The common factors seeding integration between and among our nations across the Middle East region are the natural result of historical bounds and long coexistence. These cultural, social, historical, religious and geographical commonalities as well as brotherly relationships among our peoples and countries surely outweigh our differences. It could also provide us with fertile grounds which enable us to jointly pave the way toward a more organized and efficient co-operation. Middle East, obviously the cradle of our Islamic civilization, is facing with ever-increasing acts of unilateralism, and our indivisible fate dictates having a more updated vision of our traditional ties. I warmly welcome the recent Arab League statement in support of Iranian-Arab dialogue. Undoubtedly, security and economic progress are the prime common concerns. We have been living in one neighborhood for many centuries and we will remain sitting on one single boat for centuries to come.
Today, our region lies in a very crucial and sensitive course of its history, therefore there is a dire need of a truly inclusive arrangement for security and cooperation. We need, firstly, to centre a joint kitchen in our region in order to cook ideas serving the regional interest of our peoples as well as their national interest. We need to commit ourselves to a collective participation in a more collective manner and inevitably lead to a broader secure collective regional society. The call for a genuine renewal of dialogue and redefining our regional cooperation, especially at a time when our common Islamic civilization, identity, and security have been challenged by the strategy of pre-emptive war, is a just cause.
Secondly, today’s realities of our common neighborhood further obliges both Iran and Arab countries to reach a mutual understanding and form common foundations not only to address pressing needs for security and tranquility in short term, but also to bestow on peace and progress to future generation of the region which is the gateway of our Islamic civilization and identity. It is equally a common task that we should bear its burden on our shoulders. Apparently, there is no alternative conducive to our interconnected regional security, but a vehemently risk-prone situation which we must work together in order to minimize it.

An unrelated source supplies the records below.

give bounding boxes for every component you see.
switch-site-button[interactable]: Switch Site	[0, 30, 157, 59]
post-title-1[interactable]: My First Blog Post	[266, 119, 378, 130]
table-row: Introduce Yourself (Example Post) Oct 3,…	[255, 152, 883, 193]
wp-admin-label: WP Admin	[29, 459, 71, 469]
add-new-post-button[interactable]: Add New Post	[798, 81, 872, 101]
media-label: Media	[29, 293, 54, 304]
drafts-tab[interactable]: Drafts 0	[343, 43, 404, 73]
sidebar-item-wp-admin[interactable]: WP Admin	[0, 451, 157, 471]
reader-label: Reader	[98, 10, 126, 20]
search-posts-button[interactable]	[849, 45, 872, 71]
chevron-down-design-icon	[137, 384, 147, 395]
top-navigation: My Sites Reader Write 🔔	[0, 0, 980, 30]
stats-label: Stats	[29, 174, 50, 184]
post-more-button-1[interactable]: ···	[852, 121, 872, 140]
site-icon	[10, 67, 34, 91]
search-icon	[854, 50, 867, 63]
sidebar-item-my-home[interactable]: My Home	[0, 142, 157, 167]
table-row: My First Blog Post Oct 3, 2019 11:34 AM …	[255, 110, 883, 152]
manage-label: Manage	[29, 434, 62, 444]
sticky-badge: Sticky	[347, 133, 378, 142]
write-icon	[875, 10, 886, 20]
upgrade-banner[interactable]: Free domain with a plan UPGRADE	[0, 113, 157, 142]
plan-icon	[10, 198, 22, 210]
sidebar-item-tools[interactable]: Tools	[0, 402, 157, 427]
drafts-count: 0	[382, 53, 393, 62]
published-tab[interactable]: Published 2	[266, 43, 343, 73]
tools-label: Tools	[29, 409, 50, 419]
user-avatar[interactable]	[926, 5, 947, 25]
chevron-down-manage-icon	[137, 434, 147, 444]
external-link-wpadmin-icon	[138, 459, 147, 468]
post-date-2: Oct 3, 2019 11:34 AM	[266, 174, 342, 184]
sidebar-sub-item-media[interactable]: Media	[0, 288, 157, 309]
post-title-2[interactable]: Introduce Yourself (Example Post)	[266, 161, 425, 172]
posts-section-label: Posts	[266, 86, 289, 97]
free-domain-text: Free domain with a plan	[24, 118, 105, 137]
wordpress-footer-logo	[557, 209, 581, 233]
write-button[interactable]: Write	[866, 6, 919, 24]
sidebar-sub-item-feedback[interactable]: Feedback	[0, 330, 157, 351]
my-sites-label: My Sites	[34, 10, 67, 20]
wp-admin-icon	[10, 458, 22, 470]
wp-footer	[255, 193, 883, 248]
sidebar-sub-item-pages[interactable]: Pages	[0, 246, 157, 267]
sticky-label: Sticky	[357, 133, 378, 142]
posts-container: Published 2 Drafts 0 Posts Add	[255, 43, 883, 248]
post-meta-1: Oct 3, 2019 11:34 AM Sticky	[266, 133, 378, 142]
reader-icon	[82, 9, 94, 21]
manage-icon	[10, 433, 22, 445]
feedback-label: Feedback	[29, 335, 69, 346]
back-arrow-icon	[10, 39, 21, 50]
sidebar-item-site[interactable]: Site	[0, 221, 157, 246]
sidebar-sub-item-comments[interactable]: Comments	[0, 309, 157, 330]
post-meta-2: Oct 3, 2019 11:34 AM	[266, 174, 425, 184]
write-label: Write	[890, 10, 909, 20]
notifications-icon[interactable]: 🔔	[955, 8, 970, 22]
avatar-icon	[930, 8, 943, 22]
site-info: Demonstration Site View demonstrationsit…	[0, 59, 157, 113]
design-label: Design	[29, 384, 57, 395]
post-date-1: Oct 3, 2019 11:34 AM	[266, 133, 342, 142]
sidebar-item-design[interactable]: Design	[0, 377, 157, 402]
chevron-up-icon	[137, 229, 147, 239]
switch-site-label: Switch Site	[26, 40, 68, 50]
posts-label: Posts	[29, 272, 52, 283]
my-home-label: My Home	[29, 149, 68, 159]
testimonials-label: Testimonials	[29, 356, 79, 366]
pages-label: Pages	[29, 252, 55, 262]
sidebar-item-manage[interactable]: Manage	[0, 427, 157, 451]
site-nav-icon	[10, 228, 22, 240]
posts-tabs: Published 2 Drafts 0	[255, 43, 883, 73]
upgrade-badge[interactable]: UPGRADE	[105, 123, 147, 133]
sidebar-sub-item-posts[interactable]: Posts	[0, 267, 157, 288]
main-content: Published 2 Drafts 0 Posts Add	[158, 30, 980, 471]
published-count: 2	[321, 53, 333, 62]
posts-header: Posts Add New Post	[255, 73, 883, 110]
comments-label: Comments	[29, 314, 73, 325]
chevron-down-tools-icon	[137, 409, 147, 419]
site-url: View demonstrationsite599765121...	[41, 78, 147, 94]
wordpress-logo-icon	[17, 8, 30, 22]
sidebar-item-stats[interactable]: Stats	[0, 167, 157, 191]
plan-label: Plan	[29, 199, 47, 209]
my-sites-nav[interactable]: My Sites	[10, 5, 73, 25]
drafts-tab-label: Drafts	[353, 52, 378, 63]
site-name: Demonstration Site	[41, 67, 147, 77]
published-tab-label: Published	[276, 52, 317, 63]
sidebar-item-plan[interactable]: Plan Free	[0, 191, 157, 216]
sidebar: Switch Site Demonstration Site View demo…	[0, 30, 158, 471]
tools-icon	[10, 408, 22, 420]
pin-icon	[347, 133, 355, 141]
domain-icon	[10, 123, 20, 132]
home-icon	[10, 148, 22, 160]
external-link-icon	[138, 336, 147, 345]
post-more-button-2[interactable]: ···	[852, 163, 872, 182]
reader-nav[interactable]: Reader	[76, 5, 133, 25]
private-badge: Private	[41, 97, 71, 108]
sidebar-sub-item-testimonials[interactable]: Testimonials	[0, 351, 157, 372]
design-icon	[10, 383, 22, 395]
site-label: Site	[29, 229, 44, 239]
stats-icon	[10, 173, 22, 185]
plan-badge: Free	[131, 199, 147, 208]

Thirdly, Iran and Arab countries have great lessons to learn from the history of their contemporary interrelationships. I do not wish to recall the bitter experiences of full support for an 8 year-old war imposed against Iran in 1980’s which culminate to no achievement, but to destruction of Arab-Iranian resources and trust. Considering the realities of past and present, we need to be quite vigilant about temptations of malevolent forces in their new effort to impose another confrontation on our fragile region under a new pretext and based on their illicit and evil intentions.

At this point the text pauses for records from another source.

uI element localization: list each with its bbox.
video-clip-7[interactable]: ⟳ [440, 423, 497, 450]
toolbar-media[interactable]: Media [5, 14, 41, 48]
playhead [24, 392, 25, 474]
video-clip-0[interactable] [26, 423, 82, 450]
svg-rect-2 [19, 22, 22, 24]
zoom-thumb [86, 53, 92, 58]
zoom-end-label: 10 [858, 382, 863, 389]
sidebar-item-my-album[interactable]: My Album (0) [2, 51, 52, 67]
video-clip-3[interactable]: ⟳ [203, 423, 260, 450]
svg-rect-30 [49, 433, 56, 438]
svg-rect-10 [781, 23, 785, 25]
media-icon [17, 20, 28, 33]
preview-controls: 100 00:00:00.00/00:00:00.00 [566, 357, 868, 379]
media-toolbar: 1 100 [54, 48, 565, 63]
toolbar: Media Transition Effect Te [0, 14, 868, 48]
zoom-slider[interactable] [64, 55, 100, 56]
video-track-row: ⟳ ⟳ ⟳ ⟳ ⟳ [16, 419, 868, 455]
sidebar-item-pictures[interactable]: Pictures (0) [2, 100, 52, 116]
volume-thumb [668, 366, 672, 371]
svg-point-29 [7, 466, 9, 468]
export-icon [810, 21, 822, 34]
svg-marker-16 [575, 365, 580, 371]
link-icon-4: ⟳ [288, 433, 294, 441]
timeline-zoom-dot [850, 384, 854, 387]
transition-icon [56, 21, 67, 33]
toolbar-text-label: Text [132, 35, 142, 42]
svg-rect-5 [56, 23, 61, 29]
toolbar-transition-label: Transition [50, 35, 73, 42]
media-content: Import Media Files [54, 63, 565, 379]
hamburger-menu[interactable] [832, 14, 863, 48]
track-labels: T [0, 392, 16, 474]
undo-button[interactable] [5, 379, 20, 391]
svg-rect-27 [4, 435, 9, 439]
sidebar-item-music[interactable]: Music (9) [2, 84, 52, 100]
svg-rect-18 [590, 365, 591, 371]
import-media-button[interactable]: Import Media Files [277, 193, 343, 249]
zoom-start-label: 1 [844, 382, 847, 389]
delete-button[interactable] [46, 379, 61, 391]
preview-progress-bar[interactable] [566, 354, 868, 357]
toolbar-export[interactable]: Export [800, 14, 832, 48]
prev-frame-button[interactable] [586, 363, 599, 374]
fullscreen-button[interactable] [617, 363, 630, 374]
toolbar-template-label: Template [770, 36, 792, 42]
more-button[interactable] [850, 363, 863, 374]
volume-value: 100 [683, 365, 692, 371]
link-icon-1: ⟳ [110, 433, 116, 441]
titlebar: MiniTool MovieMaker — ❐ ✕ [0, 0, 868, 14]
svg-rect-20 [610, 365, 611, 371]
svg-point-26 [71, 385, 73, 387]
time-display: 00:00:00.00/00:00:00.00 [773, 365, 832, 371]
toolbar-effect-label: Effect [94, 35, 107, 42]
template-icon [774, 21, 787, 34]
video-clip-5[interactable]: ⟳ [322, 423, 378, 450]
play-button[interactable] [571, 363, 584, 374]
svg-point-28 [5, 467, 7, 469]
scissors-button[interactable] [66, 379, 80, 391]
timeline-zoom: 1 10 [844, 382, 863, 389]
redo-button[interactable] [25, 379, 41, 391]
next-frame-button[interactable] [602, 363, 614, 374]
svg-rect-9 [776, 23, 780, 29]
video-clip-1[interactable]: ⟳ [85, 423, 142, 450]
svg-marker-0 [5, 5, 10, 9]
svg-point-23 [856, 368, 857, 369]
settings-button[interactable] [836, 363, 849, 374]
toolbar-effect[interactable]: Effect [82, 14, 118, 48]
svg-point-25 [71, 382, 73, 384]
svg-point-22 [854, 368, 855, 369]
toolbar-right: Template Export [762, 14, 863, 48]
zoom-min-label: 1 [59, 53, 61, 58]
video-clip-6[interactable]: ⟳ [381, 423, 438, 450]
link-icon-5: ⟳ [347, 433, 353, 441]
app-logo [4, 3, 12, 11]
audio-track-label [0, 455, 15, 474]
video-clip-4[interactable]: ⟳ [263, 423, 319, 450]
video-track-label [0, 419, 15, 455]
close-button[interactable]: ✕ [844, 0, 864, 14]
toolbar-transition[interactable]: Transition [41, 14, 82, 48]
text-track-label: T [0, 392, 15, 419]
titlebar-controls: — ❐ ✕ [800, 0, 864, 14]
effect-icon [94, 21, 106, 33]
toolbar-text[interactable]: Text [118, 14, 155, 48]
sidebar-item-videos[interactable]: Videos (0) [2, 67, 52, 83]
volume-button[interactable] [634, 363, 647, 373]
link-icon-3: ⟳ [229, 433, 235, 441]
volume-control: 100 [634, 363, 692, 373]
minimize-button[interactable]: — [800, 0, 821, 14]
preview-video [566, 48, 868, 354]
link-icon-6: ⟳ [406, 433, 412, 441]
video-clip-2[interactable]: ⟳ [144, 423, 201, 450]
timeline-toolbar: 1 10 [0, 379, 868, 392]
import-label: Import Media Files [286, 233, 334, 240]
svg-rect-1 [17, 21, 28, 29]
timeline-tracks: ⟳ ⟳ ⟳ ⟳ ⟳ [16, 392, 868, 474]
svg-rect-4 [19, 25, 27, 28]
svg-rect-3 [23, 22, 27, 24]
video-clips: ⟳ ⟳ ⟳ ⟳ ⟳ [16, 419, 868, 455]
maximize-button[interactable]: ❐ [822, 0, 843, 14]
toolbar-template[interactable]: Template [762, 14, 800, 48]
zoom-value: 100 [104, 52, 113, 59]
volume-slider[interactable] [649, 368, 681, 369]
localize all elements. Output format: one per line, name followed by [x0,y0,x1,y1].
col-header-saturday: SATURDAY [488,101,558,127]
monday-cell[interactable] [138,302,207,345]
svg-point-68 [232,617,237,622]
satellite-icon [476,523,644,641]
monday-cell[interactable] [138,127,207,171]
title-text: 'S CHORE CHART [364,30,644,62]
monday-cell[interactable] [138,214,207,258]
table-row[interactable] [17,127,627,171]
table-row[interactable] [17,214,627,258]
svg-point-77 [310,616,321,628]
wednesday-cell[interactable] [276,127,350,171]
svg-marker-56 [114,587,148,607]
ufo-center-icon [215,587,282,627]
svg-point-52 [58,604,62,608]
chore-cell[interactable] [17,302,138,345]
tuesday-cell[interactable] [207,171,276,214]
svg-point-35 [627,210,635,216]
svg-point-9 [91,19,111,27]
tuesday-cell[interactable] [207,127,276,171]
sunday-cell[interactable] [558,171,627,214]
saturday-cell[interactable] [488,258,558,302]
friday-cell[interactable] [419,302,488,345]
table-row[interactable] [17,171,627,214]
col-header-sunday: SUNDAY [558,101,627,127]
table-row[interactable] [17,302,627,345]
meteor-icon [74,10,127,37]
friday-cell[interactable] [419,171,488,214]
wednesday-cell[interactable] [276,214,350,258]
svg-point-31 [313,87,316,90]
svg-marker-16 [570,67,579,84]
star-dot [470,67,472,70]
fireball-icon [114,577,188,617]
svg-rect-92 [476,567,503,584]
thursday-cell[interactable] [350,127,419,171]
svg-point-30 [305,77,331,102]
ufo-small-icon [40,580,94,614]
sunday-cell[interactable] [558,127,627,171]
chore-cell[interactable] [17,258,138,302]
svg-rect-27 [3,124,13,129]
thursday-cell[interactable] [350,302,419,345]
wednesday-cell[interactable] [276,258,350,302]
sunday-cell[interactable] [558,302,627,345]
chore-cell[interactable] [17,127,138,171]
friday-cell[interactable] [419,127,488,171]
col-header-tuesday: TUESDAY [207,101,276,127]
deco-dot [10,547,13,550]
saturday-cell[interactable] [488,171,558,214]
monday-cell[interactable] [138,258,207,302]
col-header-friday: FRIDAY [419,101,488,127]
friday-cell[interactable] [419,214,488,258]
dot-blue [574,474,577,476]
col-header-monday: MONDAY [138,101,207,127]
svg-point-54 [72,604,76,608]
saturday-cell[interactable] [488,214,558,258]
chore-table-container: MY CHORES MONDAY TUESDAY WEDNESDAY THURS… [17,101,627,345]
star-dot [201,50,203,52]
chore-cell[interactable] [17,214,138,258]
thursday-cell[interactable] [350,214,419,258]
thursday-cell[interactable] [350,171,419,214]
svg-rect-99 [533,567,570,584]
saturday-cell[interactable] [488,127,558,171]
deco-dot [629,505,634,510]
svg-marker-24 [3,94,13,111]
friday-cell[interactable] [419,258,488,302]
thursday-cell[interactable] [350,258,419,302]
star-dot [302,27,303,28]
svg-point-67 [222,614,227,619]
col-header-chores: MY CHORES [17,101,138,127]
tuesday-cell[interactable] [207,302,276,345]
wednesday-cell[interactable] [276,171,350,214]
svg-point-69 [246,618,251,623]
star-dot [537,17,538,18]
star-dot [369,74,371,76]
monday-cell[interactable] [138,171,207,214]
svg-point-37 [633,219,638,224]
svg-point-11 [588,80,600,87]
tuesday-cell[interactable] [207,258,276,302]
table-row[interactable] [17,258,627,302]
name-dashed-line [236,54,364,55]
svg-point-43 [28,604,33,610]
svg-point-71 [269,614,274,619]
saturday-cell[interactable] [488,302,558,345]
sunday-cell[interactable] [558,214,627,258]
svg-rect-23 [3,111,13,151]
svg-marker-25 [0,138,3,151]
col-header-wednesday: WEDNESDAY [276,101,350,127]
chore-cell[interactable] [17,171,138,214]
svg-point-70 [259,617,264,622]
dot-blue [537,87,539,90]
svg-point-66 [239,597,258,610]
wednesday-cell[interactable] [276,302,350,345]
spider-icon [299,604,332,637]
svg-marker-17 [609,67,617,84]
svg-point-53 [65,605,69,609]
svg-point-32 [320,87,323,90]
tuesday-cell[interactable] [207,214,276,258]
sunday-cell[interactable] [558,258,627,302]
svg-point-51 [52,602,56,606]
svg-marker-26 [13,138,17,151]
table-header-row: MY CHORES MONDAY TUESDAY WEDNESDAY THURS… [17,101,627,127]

Today, fanning the flames of sectarianism in our region just when they most need to be quelled, invoking the imaginary threats or exaggerating differences among Muslim family members by those who believe in no branch of Islam as the obsolete tactic of divide and rule under a new brand which should be thwarted.
Arabs and Iranians have magnificently maintained their pivotal role in making history and Islamic civilization. The continuation of this trend and preservation of our short and long term interests and security, in an overwhelmingly interdependent region, definitely must be addressed through a vision appropriate to 21 century, one which is accommodated with the status of our Islamic civilization, our brotherly and neighborly relations, and a set of new political, economic and security arrangements.

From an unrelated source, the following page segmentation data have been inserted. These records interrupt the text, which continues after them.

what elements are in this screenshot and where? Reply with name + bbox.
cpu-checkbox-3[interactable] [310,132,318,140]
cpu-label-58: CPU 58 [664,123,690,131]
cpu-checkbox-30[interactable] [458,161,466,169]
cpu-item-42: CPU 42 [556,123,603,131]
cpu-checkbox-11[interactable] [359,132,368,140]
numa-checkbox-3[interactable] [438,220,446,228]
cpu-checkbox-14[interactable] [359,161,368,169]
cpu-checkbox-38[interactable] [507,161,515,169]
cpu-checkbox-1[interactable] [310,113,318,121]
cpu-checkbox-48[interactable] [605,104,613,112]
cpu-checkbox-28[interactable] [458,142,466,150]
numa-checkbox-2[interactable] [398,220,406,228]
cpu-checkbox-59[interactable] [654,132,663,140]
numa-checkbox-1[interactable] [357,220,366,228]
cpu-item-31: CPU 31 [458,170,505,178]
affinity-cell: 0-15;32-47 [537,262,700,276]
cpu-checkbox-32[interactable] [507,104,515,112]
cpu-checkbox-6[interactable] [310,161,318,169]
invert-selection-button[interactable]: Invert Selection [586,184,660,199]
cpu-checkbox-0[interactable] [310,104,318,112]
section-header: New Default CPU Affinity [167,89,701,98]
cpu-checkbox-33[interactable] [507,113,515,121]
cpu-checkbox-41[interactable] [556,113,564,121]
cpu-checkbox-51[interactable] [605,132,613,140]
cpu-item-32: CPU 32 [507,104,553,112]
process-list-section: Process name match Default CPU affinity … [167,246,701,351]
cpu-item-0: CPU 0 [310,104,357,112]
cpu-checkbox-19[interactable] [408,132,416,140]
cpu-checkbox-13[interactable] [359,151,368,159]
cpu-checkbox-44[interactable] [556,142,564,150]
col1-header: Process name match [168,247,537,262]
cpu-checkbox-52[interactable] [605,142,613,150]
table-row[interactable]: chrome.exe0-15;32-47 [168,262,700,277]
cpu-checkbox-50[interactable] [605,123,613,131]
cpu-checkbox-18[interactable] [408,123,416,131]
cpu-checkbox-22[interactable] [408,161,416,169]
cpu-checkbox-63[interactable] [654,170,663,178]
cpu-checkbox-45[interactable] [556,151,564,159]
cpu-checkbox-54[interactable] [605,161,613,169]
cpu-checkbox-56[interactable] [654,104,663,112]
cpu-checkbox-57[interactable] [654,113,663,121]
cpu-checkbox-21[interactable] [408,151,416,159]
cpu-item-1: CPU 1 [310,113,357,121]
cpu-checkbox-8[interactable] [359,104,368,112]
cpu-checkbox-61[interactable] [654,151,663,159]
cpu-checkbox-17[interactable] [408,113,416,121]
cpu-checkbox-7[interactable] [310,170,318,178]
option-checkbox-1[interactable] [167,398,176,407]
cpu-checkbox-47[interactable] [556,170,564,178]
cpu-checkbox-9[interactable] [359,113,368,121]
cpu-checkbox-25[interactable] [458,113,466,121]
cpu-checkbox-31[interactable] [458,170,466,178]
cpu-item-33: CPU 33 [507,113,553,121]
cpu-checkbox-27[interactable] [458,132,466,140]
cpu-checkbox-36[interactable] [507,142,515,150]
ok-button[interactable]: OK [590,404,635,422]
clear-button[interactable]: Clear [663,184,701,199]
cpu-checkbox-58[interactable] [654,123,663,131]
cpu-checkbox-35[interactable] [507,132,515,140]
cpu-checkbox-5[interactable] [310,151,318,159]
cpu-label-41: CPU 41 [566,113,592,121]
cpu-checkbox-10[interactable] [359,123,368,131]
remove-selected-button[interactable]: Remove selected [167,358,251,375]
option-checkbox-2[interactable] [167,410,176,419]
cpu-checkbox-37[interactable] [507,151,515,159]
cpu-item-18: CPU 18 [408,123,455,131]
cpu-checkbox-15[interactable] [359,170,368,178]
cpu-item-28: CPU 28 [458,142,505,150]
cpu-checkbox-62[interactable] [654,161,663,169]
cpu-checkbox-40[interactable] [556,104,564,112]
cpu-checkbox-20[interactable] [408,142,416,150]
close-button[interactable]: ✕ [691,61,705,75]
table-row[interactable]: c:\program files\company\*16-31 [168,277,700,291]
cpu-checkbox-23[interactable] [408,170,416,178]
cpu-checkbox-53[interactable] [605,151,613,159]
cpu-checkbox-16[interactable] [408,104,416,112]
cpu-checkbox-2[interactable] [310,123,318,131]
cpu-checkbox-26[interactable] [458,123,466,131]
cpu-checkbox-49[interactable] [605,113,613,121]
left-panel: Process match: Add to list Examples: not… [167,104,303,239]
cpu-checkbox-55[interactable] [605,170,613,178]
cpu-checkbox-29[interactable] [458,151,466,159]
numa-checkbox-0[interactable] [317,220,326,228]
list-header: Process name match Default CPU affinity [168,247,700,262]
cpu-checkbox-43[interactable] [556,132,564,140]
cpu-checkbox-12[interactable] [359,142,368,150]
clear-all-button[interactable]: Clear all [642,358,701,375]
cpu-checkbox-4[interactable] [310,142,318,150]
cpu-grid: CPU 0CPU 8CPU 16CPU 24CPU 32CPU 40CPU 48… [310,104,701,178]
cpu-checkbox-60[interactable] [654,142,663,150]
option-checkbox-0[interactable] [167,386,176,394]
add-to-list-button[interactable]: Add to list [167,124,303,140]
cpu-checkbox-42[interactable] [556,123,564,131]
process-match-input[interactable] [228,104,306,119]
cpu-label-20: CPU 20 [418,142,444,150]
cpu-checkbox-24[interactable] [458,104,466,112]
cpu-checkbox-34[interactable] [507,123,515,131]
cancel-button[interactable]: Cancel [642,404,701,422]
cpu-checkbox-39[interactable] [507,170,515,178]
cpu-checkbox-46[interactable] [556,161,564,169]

We believe in the wisdom of Arab countries in sensitive circumstances. A greater responsibility, of course, lies notably on the shoulders of our brothers in Riyadh. Let us do not forget that the outsiders have already delineated their civil and cultural frontiers by taking into account the overall future of our civilization and the aspiration of our next generations. We shall not ignore that the wars initiated by the vanguards of freedom and democracy in our region have ultimately ended up to daily stampede of innocent Iraqi people, weather they are Sunnis or Shies. The invaders have proved that they have no respect towards simultaneous obliteration of freedom and security, moreover these days there is clearly an ongoing talk in certain circles about division and disintegration of Iraq which will lead to no end, if it happens, but to eruption of insurgency and instability throughout a greater Arab and Muslim world.
To defy all these threats facing us, our countries need urgently to manage a more systematic and continuous dialogue in order to achieve revival of our common values, sharing our common security, and gaining greater share for public participation. These steps on one hand will surely meet legitimate demands of all members of Islamic community and our peoples, while on the other hand they will lead to a greater share of advancement in economic, scientific and technological progress, the position our civilization deserves and our countries entitled to enjoy. This should secure the very bases of our ties and withhold tilting toward any sort of undesired, unexpected confrontation.
To this end, the Islamic Republic of Iran is ready to render its role and commitment.